Pengaruh Mental pada Perempuan dan Anak akibat KDRT
Saya adalah anak perempuan penyintas KDRT. Ayah saya selalu melakukan Kekerasan Dalam Rumah Tangga (KDRT) kepada saya semenjak saya berusia 2 tahun. Ia juga melakukan KDRT kepada Ibu saya. Bentuk KDRT tersebut berupa ancaman, bentakan, pukulan, hingga kekerasan menggunakan pisau dan batu bata. Pisau tersebut diarahkan kepada saya sebagai ancaman, sedangkan batu bata dilemparkan ke kepala Ibu saya . Awalnya semua terasa baik-baik saja. Toh saya sudah terbiasa dengan hal tersebut karena sudah saya alami sejak usia dini.
Akan tetapi mulailah muncul beberapa keanehan dalam diri saya. Ketika saya beranjak usia 21 tahun, saya mulai merasa ketakutan, mendengar suara aneh dan merasa diikuti kemanapun saya pergi. Saya pikir, “ah paling hanya kelelahan,” sedangkan kekerasan pun terus terjadi. Sampai suatu ketika, saya melihat sosok laki-laki membawa pisau mendekat ke arah saya. Saya berteriak, hingga mengalihkan perhatian kedua orang tua saya yang sedang bertengkar.
Akhirnya, saya dibawa ke Poli Sehat Jiwa di Rumah Sakit Jiwa terdekat. Saya didiagnosa menderita Post Traumatic Stress Disorder (PTSD) dan Skizofrenia tipe paranoid. Psikiater saya mengatakan, saya mengalami banyak trauma yang membuat otak saya tidak bekerja dengan baik. Kekerasan demi kekerasan terekam jelas oleh otak saya sedari saya kecil, menyebabkan mental saya terganggu. Saya tidak bisa bekerja dengan baik dan harus meminum obat seumur hidup saya untuk membantu saya bekerja dan beraktivitas seperti biasanya. Halusinasi yang timbul biasanya berupa sosok ayah saya memegang benda tajam dan hendak mengejar saya. Atau suara-suara yang datang ketika saya bekerja, suara jeritan Ibu saya meminta tolong, suara anak kecil menangis dan suara perempuan yang memanggil nama saya sembari terisak. Terkadang muncul juga suara yang membuat saya drop seperti suara ayah saya yang terus menghina saya, atau mematahkan semangat saya. Oleh karenanya, saya tidak bisa hidup tanpa bantuan obat sedikitpun.

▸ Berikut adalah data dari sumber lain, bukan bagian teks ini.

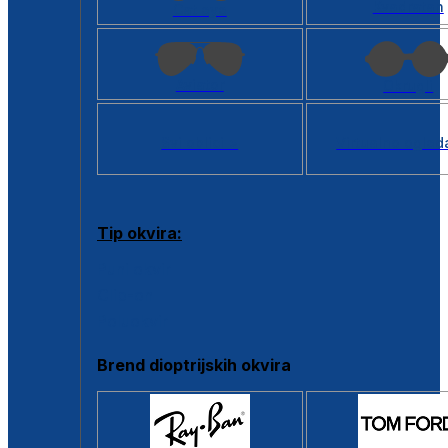
Kvadratan
Cat eye
Aviator
Okrugli
Svi oblici >
Virtualno ogled
Tip okvira:
Puni okvir
Clip-on
Poluokvir
Brend dioptrijskih okvira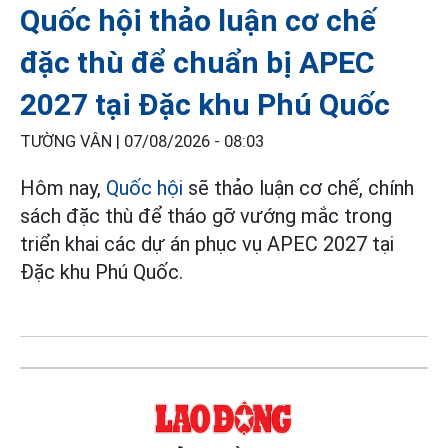
Quốc hội thảo luận cơ chế
đặc thù để chuẩn bị APEC
2027 tại Đặc khu Phú Quốc
TƯỜNG VÂN |
07/08/2026 - 08:03
Hôm nay,
Quốc hội
sẽ thảo luận cơ chế, chính
sách đặc thù để tháo gỡ vướng mắc trong
triển khai các dự án phục vụ APEC 2027 tại
Đặc khu Phú Quốc.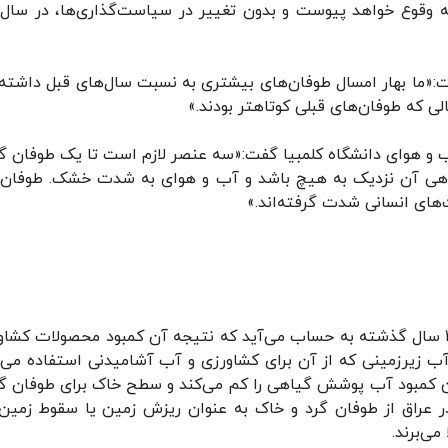
به وقوع خواهد پیوست و بدون تغییر در سیاست‌گذاری‌ها، در سال‌
ت:«ما بهار امسال طوفان‌های بیشتری به نسبت سال‌های قبل داشته‌ا
 که طوفان‌های قبلی کوتاهتر بودند.»
 و هوای دانشگاه کلمبیا گفت:«سه عنصر لازم است تا یک طوفان گر
یاهی آن نزدیک به هیچ باشد و آب و هوای به شدت خشک. طوفان‌
‌های انسانی شدت گرفته‌اند.»
۲۰۲۰-۲۱ دومین سال خشکسالی در فصل بارندگی در ۴۰ سال گذشته به حساب می‌آید که نتیجه آن کمبود محصولات ک
 آب زیرزمینی که از آن برای کشاورزی و آب آشامیدنی استفاده می‌
رحمن کمبود آب پوشش گیاهی را کم می‌کند و سطح خاک برای طوفان گر
در عراق از طوفان گرد و خاک به عنوان ریزش زمین یا سقوط زمین 
می‌برند.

Barulah saya sadar bahwa KDRT berpengaruh kepada tumbuh kembang seorang anak dalam keluarga. Akibat dari KDRT bukan hanya berpengaruh secara fisik, melainkan juga secara psikis. Mental seorang korban KDRT sangat dipengaruhi dengan kekerasan yang diterimanya. Bisa saja mereka terlihat biasa saja, akan tetapi mentalnya sudah terkoyak sejak kekerasan dalam rumah tangga itu dimulai.
Apakah setelah mengetahui hal ini kekerasan di rumah saya berakhir?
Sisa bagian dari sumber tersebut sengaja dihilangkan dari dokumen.